Here I would like to point out that I am not calling pvPortMalloc or vPortFree in any interrupt context at all. So, that is totally safe and nothing to worry about that.
I have read through few discussions and if i understand correctly, then any call to FreeRTOS scheduler to suspend tasks etc does not impact as there will be no tasks at all. So, I expect this heap4.c port to work just fine with bare metal as well as long as we stay away from using them within ISR context; but apparently it just disables interrupts and seem to never turn them back on.
I hope to have the opinion of experts here on using pvPortMalloc and vPortFree in bare metal instead of using freeRTOS.
If you want to use those functions outside of FreeRTOS remove the calls to suspend and resume the scheduler. Those will disable interrupts if FreeRTOS hasn’t been started.
Shouldn’t the call to resume scheduler enable the interrupts if call to suspend disables interrupts? That is my question basically. That if it disables interrupts, then why resume call does not enable the interrupts if it does so. Or is there an extra check with resume call, to see if scheduler is running, to enable the interrupts? If that is so, then i can imagine that extra check is hindering enabling of interrupts. if not, then I dont get the logic to comment out these calls.
Why not just stepping thru the code with the debugger to verify ?
And why bother using FreeRTOS calls if not using FreeRTOS at all ?

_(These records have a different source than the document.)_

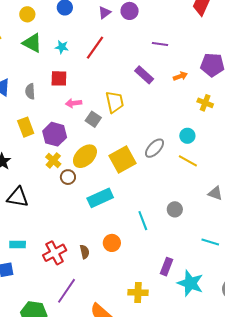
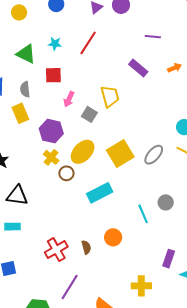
green triangle: (32, 43) -> (26, 54), moved
pink arrow: (74, 103) -> (69, 99), turned -56
yellow rectangle: (26, 127) -> (20, 113), moved
gray ellipse: (154, 148) -> (154, 155), moved
gray circle: (175, 209) -> (166, 202), moved
cyan rectangle: (18, 244) -> (13, 227), moved

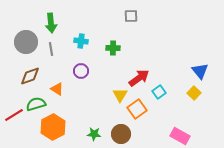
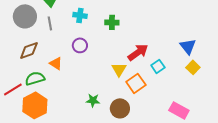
blue triangle: (200, 71) -> (188, 46), moved
orange hexagon: (53, 127) -> (35, 105), moved
green star: (94, 134) -> (93, 100), moved

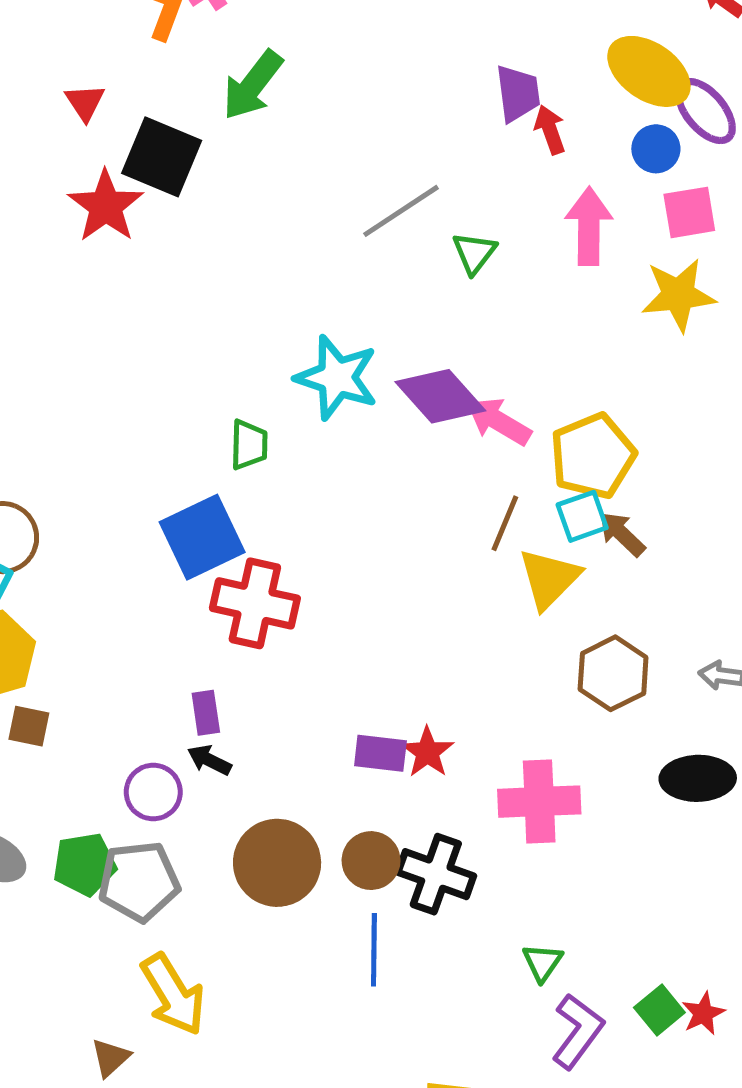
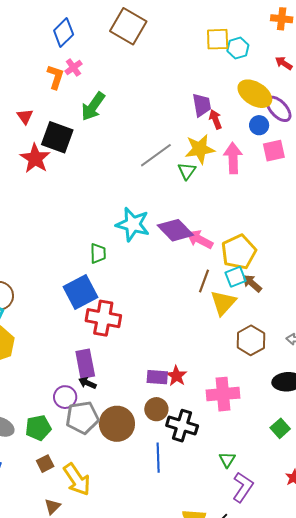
yellow star: (678, 295) -> (200, 149), moved
purple rectangle: (206, 713) -> (85, 364), size x1.6
brown square: (29, 726) -> (45, 464), moved, turned -36
brown circle: (371, 861) -> (156, 409), moved
gray pentagon: (139, 881) -> (82, 418), moved
green square: (659, 1010) -> (280, 428), moved

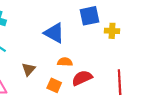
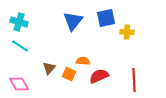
blue triangle: (54, 33) -> (73, 21), moved, turned 40
orange square: (54, 85) -> (69, 74), moved

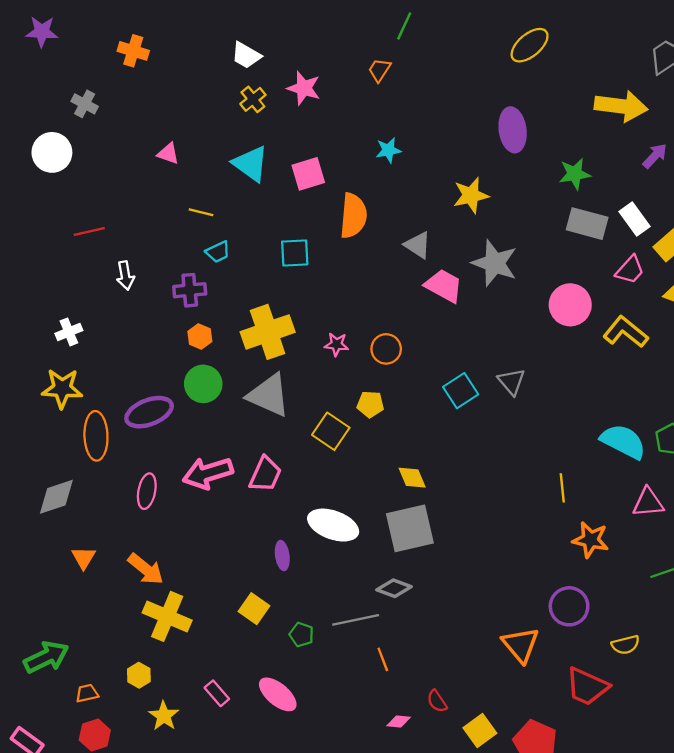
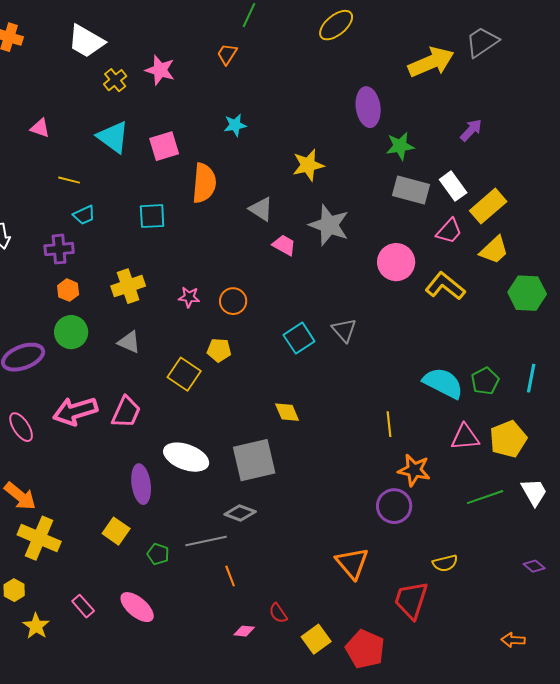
yellow ellipse: (530, 45) -> (336, 25), moved
white trapezoid: (246, 55) -> (86, 41), moved, size x1.4
yellow arrow: (621, 106) -> (431, 62), moved, turned -30
purple ellipse: (513, 130) -> (368, 107), moved
pink trapezoid: (444, 286) -> (284, 245), size x0.7
yellow cross: (268, 332) -> (128, 286), size x0.7
gray triangle: (269, 395) -> (129, 342), size x0.6
yellow diamond: (412, 478) -> (287, 412), moved
pink ellipse: (147, 491) -> (21, 427), turned -44
purple ellipse: (282, 556) -> (141, 484), size x1.5
purple circle: (569, 606) -> (394, 506), moved
red trapezoid: (587, 686) -> (411, 600), turned 84

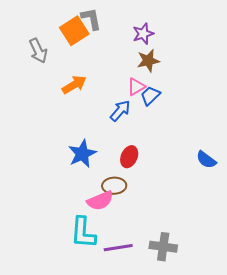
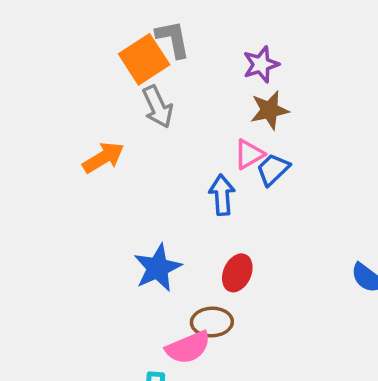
gray arrow: (38, 51) -> (158, 107), moved
orange arrow: (74, 85) -> (103, 158), moved
blue arrow: (120, 111) -> (222, 195), turned -45

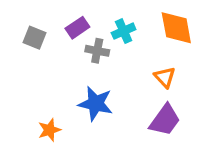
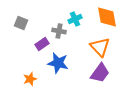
purple rectangle: (77, 28) -> (42, 44), moved
orange triangle: (165, 77) -> (100, 47), size x1.5

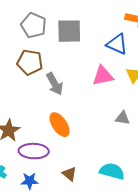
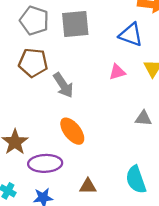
pink triangle: (103, 76) -> (117, 72), size x0.7
cyan semicircle: (112, 171) -> (136, 180), turned -120
brown triangle: (69, 174) -> (88, 186), turned -35

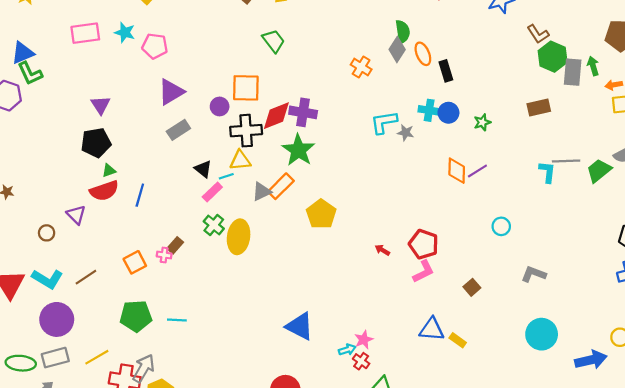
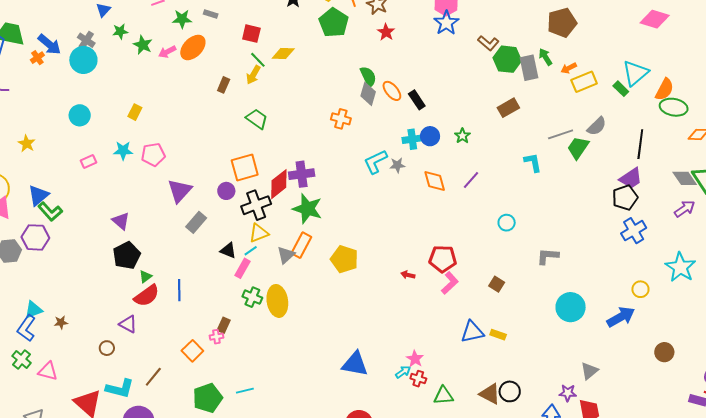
pink rectangle: (85, 33) -> (88, 162), size x0.6
gray line: (566, 161) -> (561, 134), moved
orange diamond: (457, 171) -> (435, 181), moved

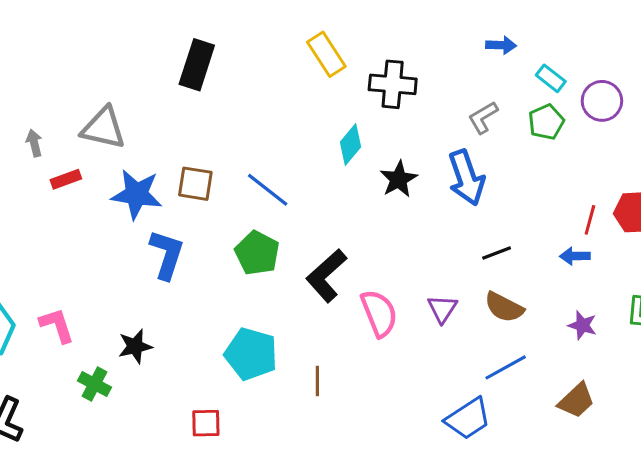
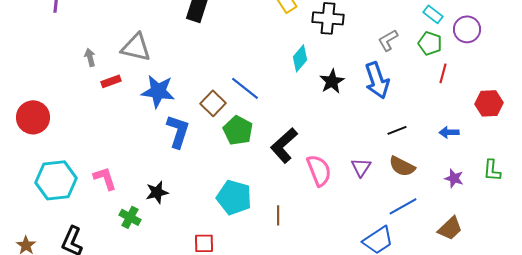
green pentagon: (546, 122) -> (430, 43), turned -30
brown square: (195, 184) -> (213, 103), moved, turned 35
red line: (590, 220) -> (443, 73), moved

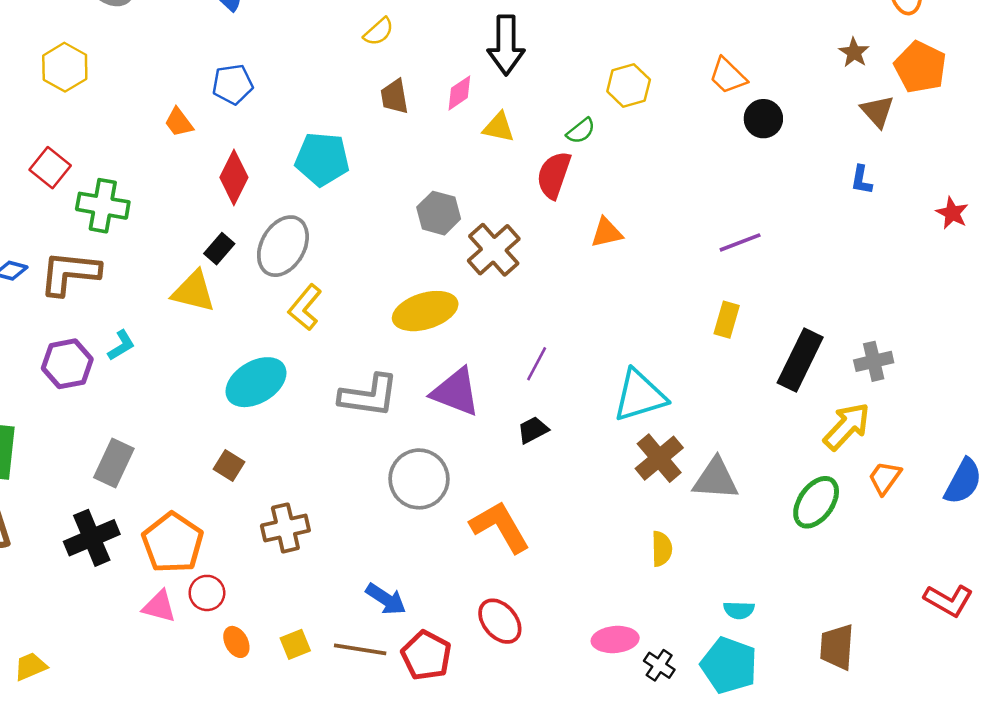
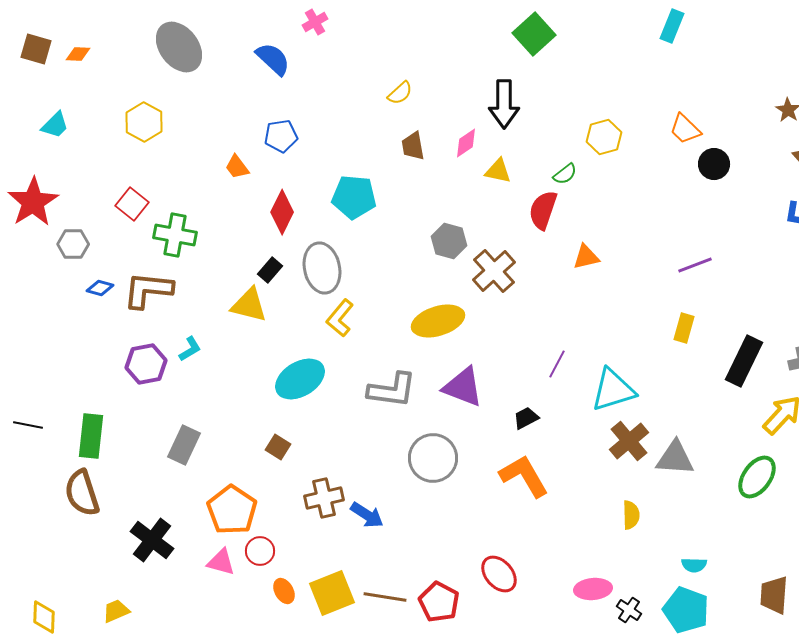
gray ellipse: (283, 246) -> (322, 268), turned -42
purple line: (537, 364) -> (557, 364), moved
orange L-shape: (500, 527) -> (524, 476), moved
black cross: (92, 538) -> (152, 540), moved, turned -30
blue arrow: (386, 599) -> (367, 515), moved
yellow square: (295, 644) -> (332, 593), size x1.8

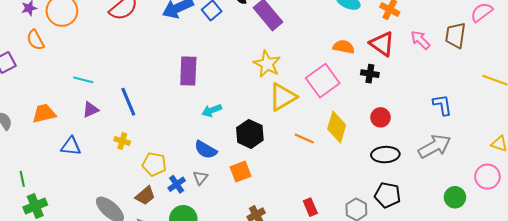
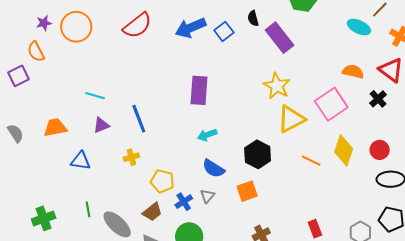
orange semicircle: (35, 40) -> (36, 52), moved
black cross: (370, 74) -> (378, 99), turned 36
cyan arrow: (212, 110) -> (207, 135), moved
red circle: (381, 117) -> (380, 150), moved
yellow cross: (122, 141) -> (131, 157), turned -35
green line: (22, 179) -> (88, 209), moved

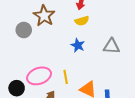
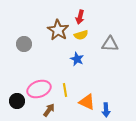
brown star: (44, 16) -> (58, 30), moved
gray triangle: (111, 46) -> (110, 44), moved

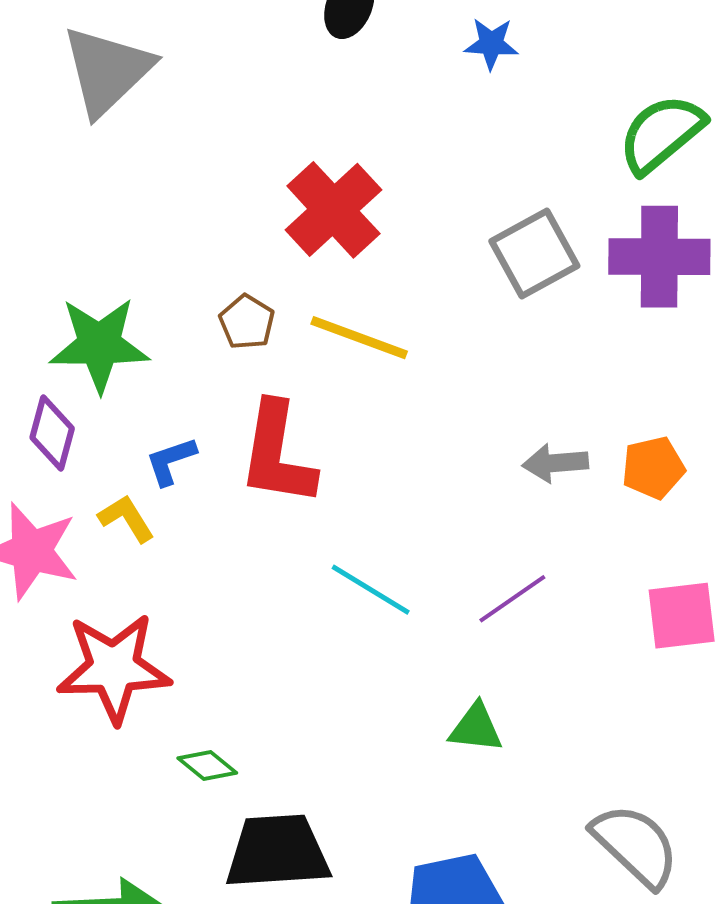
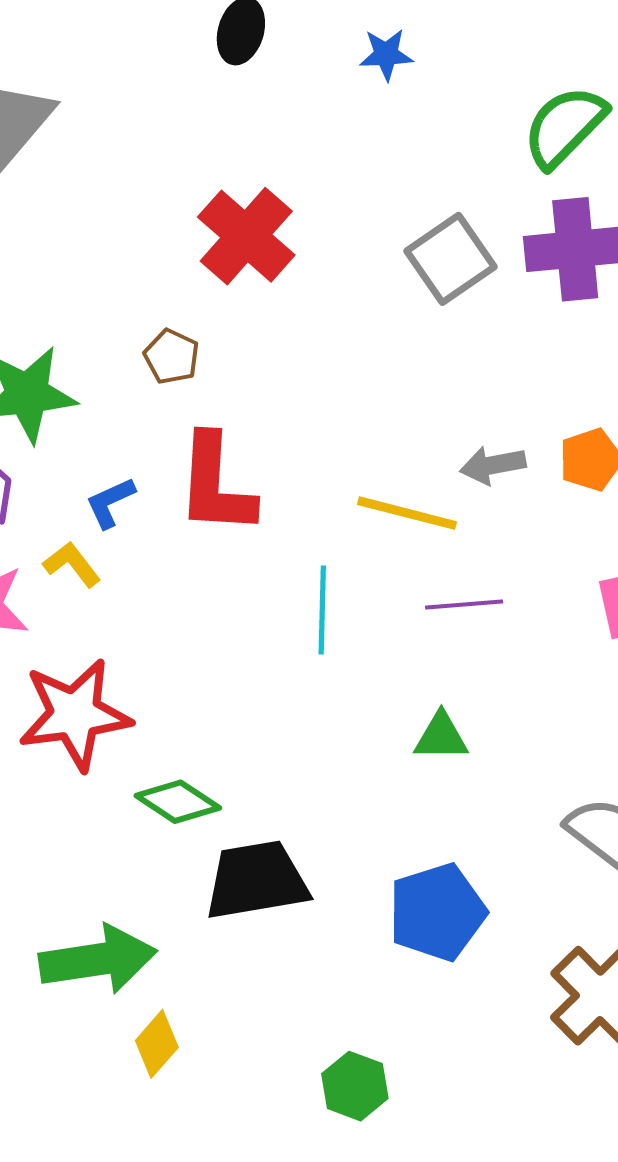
yellow line: (359, 338) -> (407, 513), moved
cyan line: (371, 590) -> (322, 610), turned 66
purple line: (512, 599) -> (464, 605), turned 36
green diamond: (207, 766) -> (178, 802), size x1.4

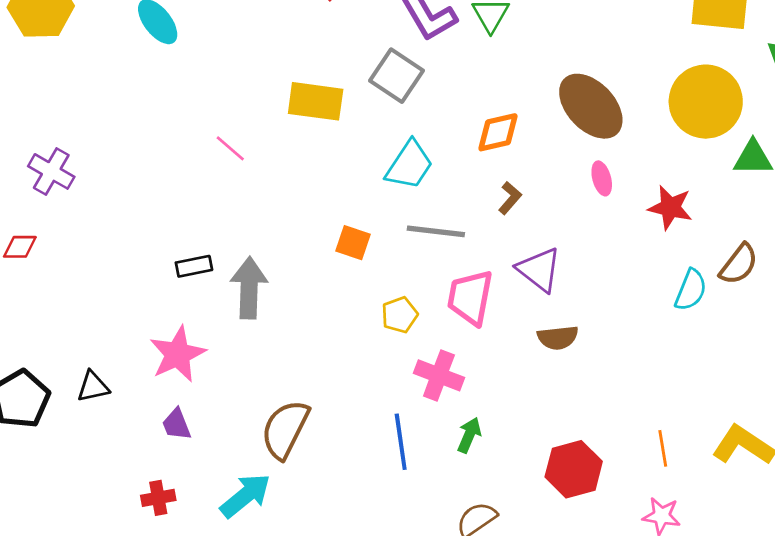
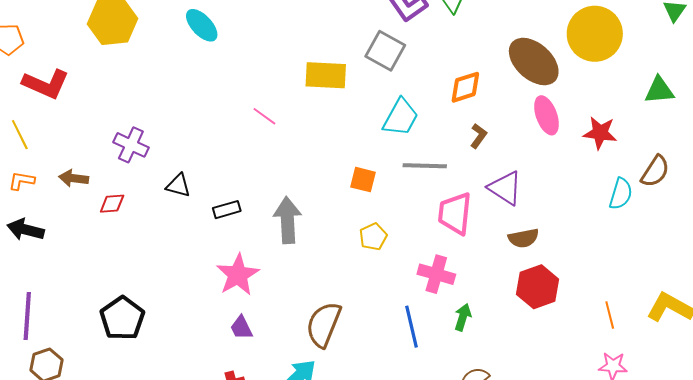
yellow circle: (706, 102) -> (595, 34), moved
pink ellipse: (602, 178) -> (546, 115), size x1.5
black rectangle: (194, 266) -> (227, 210), moved
yellow pentagon: (400, 315) -> (373, 237), moved
black triangle: (93, 387) -> (178, 185), moved, turned 32
red hexagon: (574, 469) -> (538, 287), moved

Just get rid of it as Richard proposed if you really want to use FreeRTOS heap_4 or stick to default newlib malloc.
Looks like you did not properly read my post and replied code snippets where it clearly shows what I expected to see. In this case, stepping through the code via debugger does not add much. I don’t understand much of assembly, that is why I was expecting a better reply in terms of what could be the behavior in the context of what I explained. What you are suggesting is something I already know.
What richard has suggested is simple commenting out of two calls, but the point is why the existing calls don’t work since they simply turn back the interrupts on when it exits vPortExitCritical as i have shown above.
As I explained before, better memory management. For example, one of the main objectives is to have fragmentation removed. Because of memory fragmentation I cannot allocate the memory at some point even though as a whole i do have more than what is required.
One of the things to consider is that the uxCriticalNesting Variable may be uninitialized, and thus ExitCriticalSection() may never take the branch to eventually restore the interrupt mask. I assume you verified that you indeed end up in vPortSetBasePRI() with the parameter set to 0?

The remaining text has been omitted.